** DATA follows **

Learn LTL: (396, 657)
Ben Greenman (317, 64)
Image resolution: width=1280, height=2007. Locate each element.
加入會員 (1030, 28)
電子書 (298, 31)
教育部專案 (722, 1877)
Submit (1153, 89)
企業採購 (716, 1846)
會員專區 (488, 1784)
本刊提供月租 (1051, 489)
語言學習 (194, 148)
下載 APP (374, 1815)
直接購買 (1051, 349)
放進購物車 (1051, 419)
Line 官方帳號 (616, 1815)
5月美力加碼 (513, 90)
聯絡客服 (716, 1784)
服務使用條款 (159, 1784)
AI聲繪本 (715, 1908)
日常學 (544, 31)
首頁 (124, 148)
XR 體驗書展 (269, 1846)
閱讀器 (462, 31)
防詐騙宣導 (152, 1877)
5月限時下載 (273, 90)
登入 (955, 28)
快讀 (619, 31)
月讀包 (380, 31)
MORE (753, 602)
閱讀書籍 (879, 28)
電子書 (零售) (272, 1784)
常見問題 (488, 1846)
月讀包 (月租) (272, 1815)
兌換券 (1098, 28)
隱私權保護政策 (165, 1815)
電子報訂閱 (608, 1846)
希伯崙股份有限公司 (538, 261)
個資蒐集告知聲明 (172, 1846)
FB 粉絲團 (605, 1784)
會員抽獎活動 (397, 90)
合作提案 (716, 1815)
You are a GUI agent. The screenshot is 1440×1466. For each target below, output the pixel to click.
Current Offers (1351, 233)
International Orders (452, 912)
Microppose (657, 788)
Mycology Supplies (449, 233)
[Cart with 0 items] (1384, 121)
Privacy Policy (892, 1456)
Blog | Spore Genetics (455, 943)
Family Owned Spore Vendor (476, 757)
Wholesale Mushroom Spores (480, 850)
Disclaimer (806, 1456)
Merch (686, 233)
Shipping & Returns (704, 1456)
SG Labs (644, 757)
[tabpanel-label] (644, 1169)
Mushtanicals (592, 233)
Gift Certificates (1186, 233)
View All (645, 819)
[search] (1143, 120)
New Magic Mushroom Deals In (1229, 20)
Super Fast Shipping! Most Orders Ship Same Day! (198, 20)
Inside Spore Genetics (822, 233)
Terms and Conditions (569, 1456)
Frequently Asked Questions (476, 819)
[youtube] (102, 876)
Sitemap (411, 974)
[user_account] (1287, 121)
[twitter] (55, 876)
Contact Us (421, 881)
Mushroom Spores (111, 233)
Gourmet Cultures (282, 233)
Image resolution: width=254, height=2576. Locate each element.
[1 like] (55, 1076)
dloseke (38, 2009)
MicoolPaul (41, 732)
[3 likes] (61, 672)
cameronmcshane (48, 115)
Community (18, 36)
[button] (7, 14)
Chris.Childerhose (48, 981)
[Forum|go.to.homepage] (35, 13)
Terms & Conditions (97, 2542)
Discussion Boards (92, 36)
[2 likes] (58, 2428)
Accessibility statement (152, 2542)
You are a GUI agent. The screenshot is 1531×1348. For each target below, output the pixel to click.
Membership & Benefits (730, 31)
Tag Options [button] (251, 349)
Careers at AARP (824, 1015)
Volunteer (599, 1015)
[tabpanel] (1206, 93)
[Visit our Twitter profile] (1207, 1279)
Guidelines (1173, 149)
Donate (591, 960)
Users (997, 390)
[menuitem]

** End of DATA **

Exact copies of the lines from the start of the data up to the line holding "Contact Us (421, 881)", both included, are all that is needed.

_TASK SOLUTION:_
Learn LTL: (396, 657)
Ben Greenman (317, 64)
Image resolution: width=1280, height=2007. Locate each element.
加入會員 (1030, 28)
電子書 (298, 31)
教育部專案 (722, 1877)
Submit (1153, 89)
企業採購 (716, 1846)
會員專區 (488, 1784)
本刊提供月租 (1051, 489)
語言學習 (194, 148)
下載 APP (374, 1815)
直接購買 (1051, 349)
放進購物車 (1051, 419)
Line 官方帳號 (616, 1815)
5月美力加碼 (513, 90)
聯絡客服 (716, 1784)
服務使用條款 (159, 1784)
AI聲繪本 (715, 1908)
日常學 (544, 31)
首頁 (124, 148)
XR 體驗書展 (269, 1846)
閱讀器 (462, 31)
防詐騙宣導 (152, 1877)
5月限時下載 (273, 90)
登入 (955, 28)
快讀 (619, 31)
月讀包 (380, 31)
MORE (753, 602)
閱讀書籍 (879, 28)
電子書 (零售) (272, 1784)
常見問題 (488, 1846)
月讀包 (月租) (272, 1815)
兌換券 (1098, 28)
隱私權保護政策 (165, 1815)
電子報訂閱 (608, 1846)
希伯崙股份有限公司 (538, 261)
個資蒐集告知聲明 (172, 1846)
FB 粉絲團 (605, 1784)
會員抽獎活動 (397, 90)
合作提案 (716, 1815)
You are a GUI agent. The screenshot is 1440×1466. For each target below, output the pixel to click.
Current Offers (1351, 233)
International Orders (452, 912)
Microppose (657, 788)
Mycology Supplies (449, 233)
[Cart with 0 items] (1384, 121)
Privacy Policy (892, 1456)
Blog | Spore Genetics (455, 943)
Family Owned Spore Vendor (476, 757)
Wholesale Mushroom Spores (480, 850)
Disclaimer (806, 1456)
Merch (686, 233)
Shipping & Returns (704, 1456)
SG Labs (644, 757)
[tabpanel-label] (644, 1169)
Mushtanicals (592, 233)
Gift Certificates (1186, 233)
View All (645, 819)
[search] (1143, 120)
New Magic Mushroom Deals In (1229, 20)
Super Fast Shipping! Most Orders Ship Same Day! (198, 20)
Inside Spore Genetics (822, 233)
Terms and Conditions (569, 1456)
Frequently Asked Questions (476, 819)
[youtube] (102, 876)
Sitemap (411, 974)
[user_account] (1287, 121)
[twitter] (55, 876)
Contact Us (421, 881)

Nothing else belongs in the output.